An insight on differences in programming approaches

5 min readJul 15, 2023

I’ve observed that my approach to computer programming usually differs from what others might use, but only now have I understood how to explain it.

There are many ways to create software to solve a problem. It’s also assumed that the software solution is developed further over a period of time. It’s well-known that a software solution does not grow evenly or predictably over its lifecycle, so it’s generally considered a good idea not to guess the future course of development at all. Programmers try to follow YAGNI principle, you know.

The first difference in my approach has been known to me for a long time now. I try to overcome short-sightedness by producing generic code where possible. Likely due to my innate tendency to zoom out and see the bigger picture, writing somewhat more generic solutions doesn’t usually involve extra effort. To illustrate, it’s usually as easy to implement X+Y as it is to implement 3+4, and from my experience, further requirements rarely stop there. Inevitably, 2+5 comes next, then 7+4, and so on.

However, I’ve recently discovered another bias I have in programming. I tend to prefer deeper embeddings, which I will try to explain below.

On embeddings

When programming, we use a programming language to encapsulate our knowledge and ideas into an executable form, which will help users solve problems in a specific domain or a mix of domains. Although we may not always understand it, the problem domain usually has some kind of conventional language and logic that subject matter experts operate within. In other words, we embed the language of the problem domain into the programming language.

In fact, in any project beyond a small scale, there are usually other embeddings as well. We may need to communicate with the database in its language, interface with APIs in their languages, utilize off-the-shelf libraries, and so on. We routinely embed one language into another when creating or extending software. This process can even be made explicit in larger projects, with the use of domain-specific languages (DSLs).
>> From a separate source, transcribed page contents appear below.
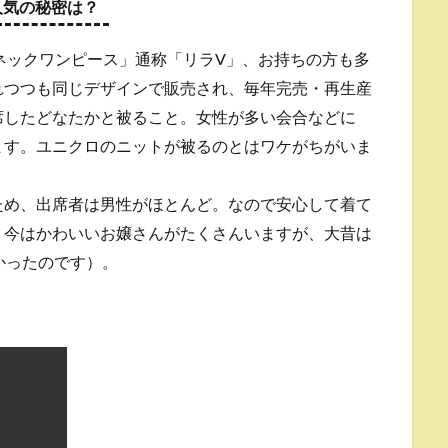
の人気の秘密は？
スＶネックワンピース」通称「リラV」、お持ちの方も多
れつつも同じデザインで販売され、毎年完売・再生産
席したどなたかと被ること。女性が多い会合などに
ます。ユニクロのニットが被るのとはワケがちがいま
ため、出席者は男性がほとんど。なので安心して着て
、今はかわいいお嬢さんがたくさんいますが、大昔は
かったのです）。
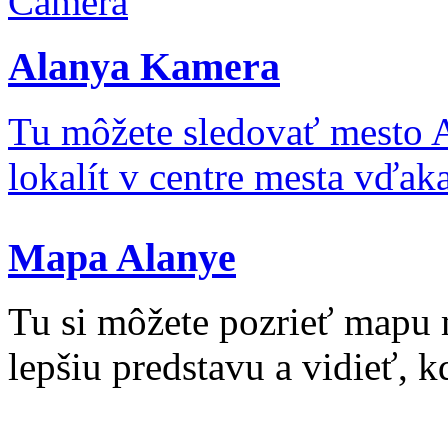
Alanya Kamera
Tu môžete sledovať mesto 
lokalít v centre mesta vďa
Mapa Alanye
Tu si môžete pozrieť mapu 
lepšiu predstavu a vidieť, kd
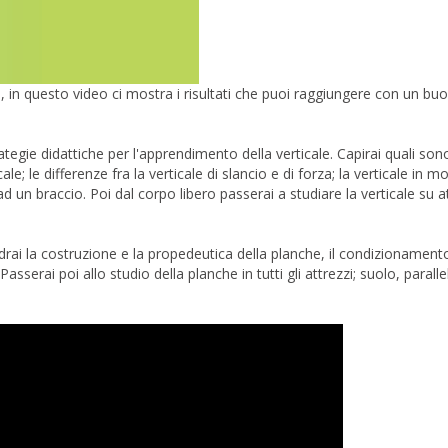
 in questo video ci mostra i risultati che puoi raggiungere con un bu
gie didattiche per l'apprendimento della verticale. Capirai quali sono:
ale; le differenze fra la verticale di slancio e di forza; la verticale in
ad un braccio. Poi dal corpo libero passerai a studiare la verticale su a
 la costruzione e la propedeutica della planche, il condizionamento
sserai poi allo studio della planche in tutti gli attrezzi; suolo, parallel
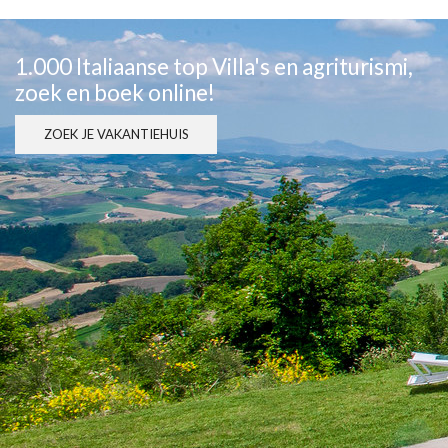
1.000 Italiaanse top Villa's en agriturismi,
zoek en boek online!
ZOEK JE VAKANTIEHUIS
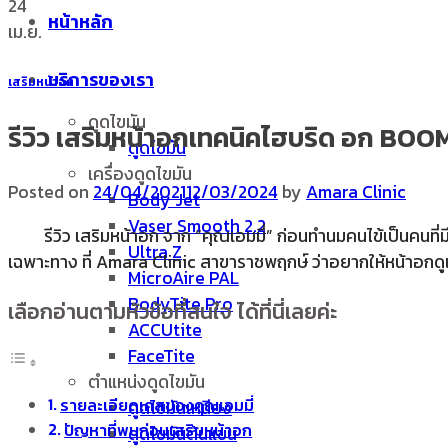
24
หน้าหลัก
เม.ย.
บริการของเรา
เสริมหน้าอก
ดูดไขมัน
รีวิว เสริมหน้าอกเทคนิคไฮบริด อก BOOM แ
ดูดไขมัน
เครื่องดูดไขมัน
Posted on
24/04/2021
12/03/2024
by
Amara Clinic
Body Jet
Vaser Smooth 2.2
รีวิว เสริมหน้าอก จาก “คุณเอมมี่” ก่อนทำนมคนไข้เป็นคนที่มีเนื
Ultra Z
เฉพาะทาง ที่ Amara Clinic สาขาราชพฤกษ์ ว่าอยากให้หน้าอกดู
MicroAire PAL
BodyTite Pro
เลือกอ่านตามหัวข้อที่สนใจ ได้ที่นี่เลยค่ะ
ACCUtite
FaceTite
ตำแหน่งดูดไขมัน
รายละเอียดเคสของคุณเอมมี่
ดูดไขมันเหนียง
ปัญหาที่พบก่อนเสริมหน้าอก
ดูดไขมันต้นแขน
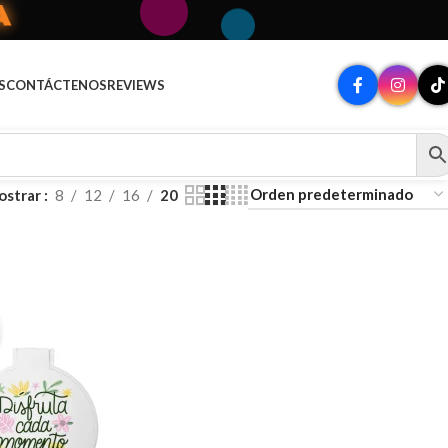
A
S
CONTÁCTENOS
REVIEWS
ostrar
8
12
16
20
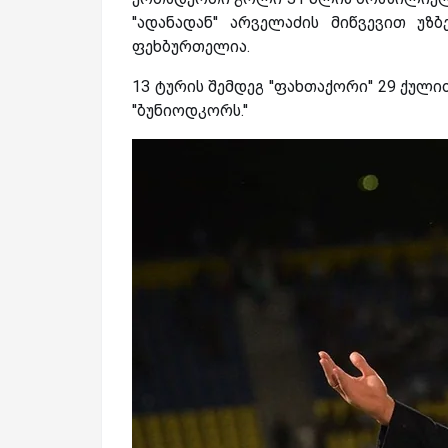
''ადანადან'' არველაძის მიწვევით უ
ფეხბურთელია.
13 ტურის შემდეგ ''ფახთაქორი'' 29 ქ
''ბუნიოდკორს.''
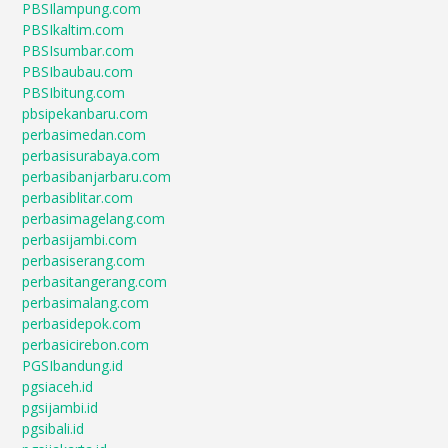
PBSIlampung.com
PBSIkaltim.com
PBSIsumbar.com
PBSIbaubau.com
PBSIbitung.com
pbsipekanbaru.com
perbasimedan.com
perbasisurabaya.com
perbasibanjarbaru.com
perbasiblitar.com
perbasimagelang.com
perbasijambi.com
perbasiserang.com
perbasitangerang.com
perbasimalang.com
perbasidepok.com
perbasicirebon.com
PGSIbandung.id
pgsiaceh.id
pgsijambi.id
pgsibali.id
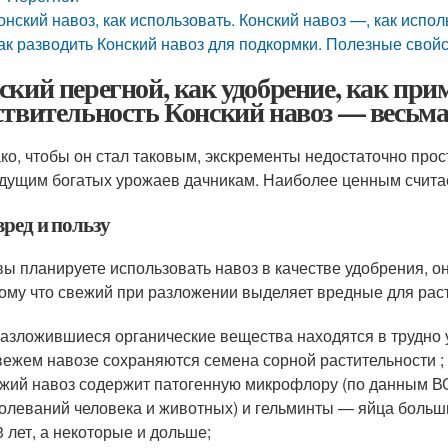
онский навоз, как использовать. Конский навоз —, как испо
ак разводить Конский навоз для подкормки. Полезные свой
ский перегной, как удобрение, как пр
ствительность Конский навоз — весьма
ако, чтобы он стал таковым, экскременты недостаточно прос
дущим богатых урожаев дачникам. Наиболее ценным считае
ред и пользу
вы планируете использовать навоз в качестве удобрения, 
ому что свежий при разложении выделяет вредные для рас
азложившиеся органические вещества находятся в трудно
вежем навозе сохраняются семена сорной растительности ;
жий навоз содержит патогенную микрофлору (по данным В
олеваний человека и животных) и гельминты — яйца больш
3 лет, а некоторые и дольше;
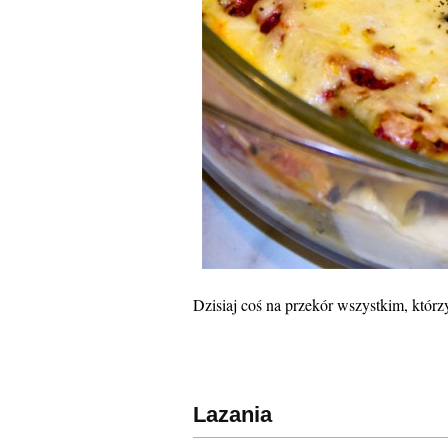
Dzisiaj coś na przekór wszystkim, którzy 
Lazania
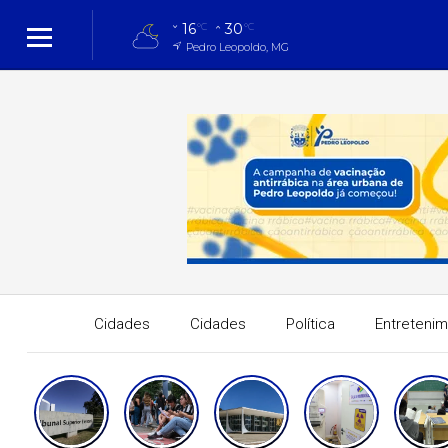
16
30
°C
°C
Pedro Leopoldo, MG
Cidades
Cidades
Política
Entreteni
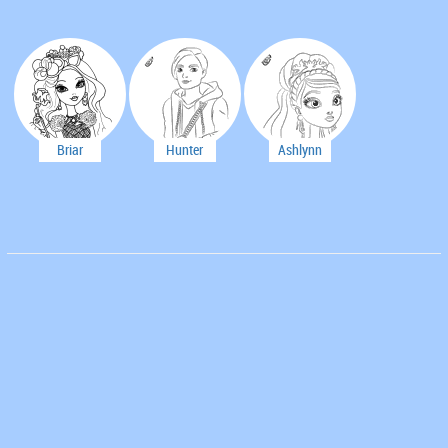
Briar
Hunter
Ashlynn
Beauty
Huntsman
Ella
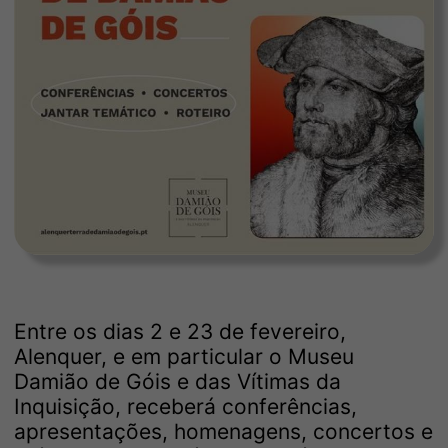
Entre os dias 2 e 23 de fevereiro,
Alenquer, e em particular o Museu
Damião de Góis e das Vítimas da
Inquisição, receberá conferências,
apresentações, homenagens, concertos e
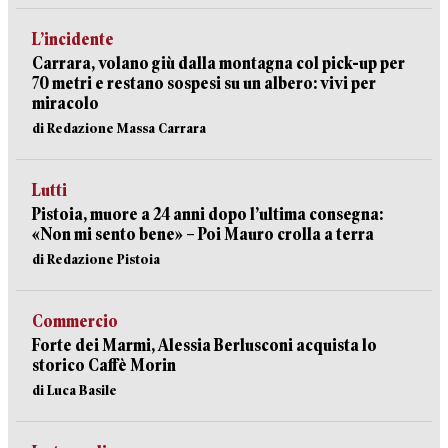
L’incidente
Carrara, volano giù dalla montagna col pick-up per
70 metri e restano sospesi su un albero: vivi per
miracolo
di Redazione Massa Carrara
Lutti
Pistoia, muore a 24 anni dopo l’ultima consegna:
«Non mi sento bene» – Poi Mauro crolla a terra
di Redazione Pistoia
Commercio
Forte dei Marmi, Alessia Berlusconi acquista lo
storico Caffè Morin
di Luca Basile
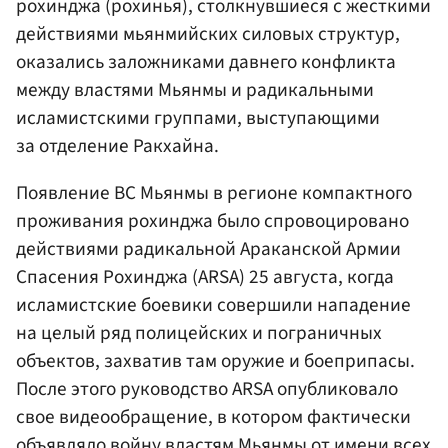
рохинджа (рохинья), столкнувшиеся с жесткими
действиями мьянмийских силовых структур,
оказались заложниками давнего конфликта
между властями Мьянмы и радикальными
исламистскими группами, выступающими
за отделение Ракхайна.
Появление ВС Мьянмы в регионе компактного
проживания рохинджа было спровоцировано
действиями радикальной Араканской Армии
Cпасения Рохинджа (ARSA) 25 августа, когда
исламистские боевики совершили нападение
на целый ряд полицейских и пограничных
объектов, захватив там оружие и боеприпасы.
После этого руководство ARSA опубликовало
свое видеообращение, в котором фактически
объявляло войну властям Мьянмы от имени всех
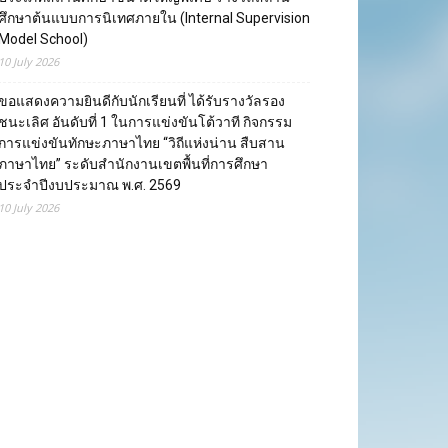
ศึกษาต้นแบบการนิเทศภายใน (Internal Supervision
Model School)
10 July 2026
ขอแสดงความยินดีกับนักเรียนที่ ได้รับรางวัลรอง
ชนะเลิศ อันดับที่ 1 ในการแข่งขันโต้วาที กิจกรรม
การแข่งขันทักษะภาษาไทย “วิถีแห่งน่าน สืบสาน
ภาษาไทย” ระดับสำนักงานเขตพื้นที่การศึกษา
ประจำปีงบประมาณ พ.ศ. 2569
10 July 2026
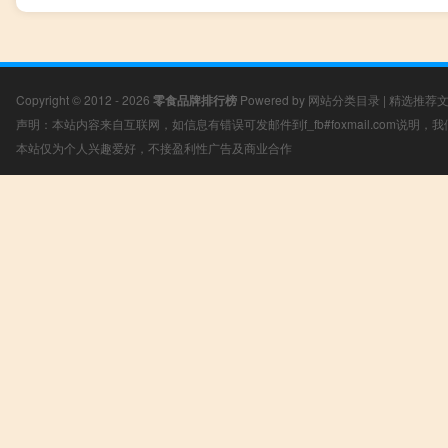
Copyright © 2012 - 2026
零食品牌排行榜
Powered by
网站分类目录
|
精选推荐
声明：本站内容来自互联网，如信息有错误可发邮件到f_fb#foxmail.com说明
本站仅为个人兴趣爱好，不接盈利性广告及商业合作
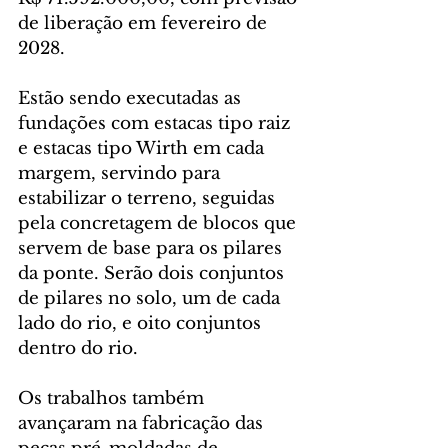
de liberação em fevereiro de 
2028.
Estão sendo executadas as 
fundações com estacas tipo raiz 
e estacas tipo Wirth em cada 
margem, servindo para 
estabilizar o terreno, seguidas 
pela concretagem de blocos que 
servem de base para os pilares 
da ponte. Serão dois conjuntos 
de pilares no solo, um de cada 
lado do rio, e oito conjuntos 
dentro do rio.
Os trabalhos também 
avançaram na fabricação das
DSLs can vary widely, from full-blown embedded languages to languages written in the syntax of the host language, or even API languages of some third-party library, which implements parts of the problem domain [1].

Kinds of embeddings

It turned out [2], that embeddings can be shallow or deep, and then also in a higher-order abstract syntax.

Shallow embedding directly maps constructs in the embedded language to the behavior or computations in the host language. It doesn’t allow manipulation of the structure itself, even as simple as composition. It’s just what programmers call “hardcoding”. There is a bunch of design patterns, which purpose is to make shallow embedding less “hardcoded”.

Deep Embedding with First-Order Abstract Syntax is a more advanced approach. It maps constructs in the embedded language to data structures in the host language. Allows manipulation of the structure, but managing variables and bindings can be non-trivial and without proper discipline even ad hoc.

Deep Embedding with Higher-Order Abstract Syntax (HOAS). This one maps constructs in the embedded language to higher-order functions in the host language. Allows manipulation of the structure, and handles variables and bindings more naturally using the host language’s mechanisms.

It’s a palette

It’s quite easy to draw an association with Greenspun’s tenth rule:

Any sufficiently complicated C or Fortran program contains an ad hoc, informally-specified, bug-ridden, slow implementation of half of Common Lisp.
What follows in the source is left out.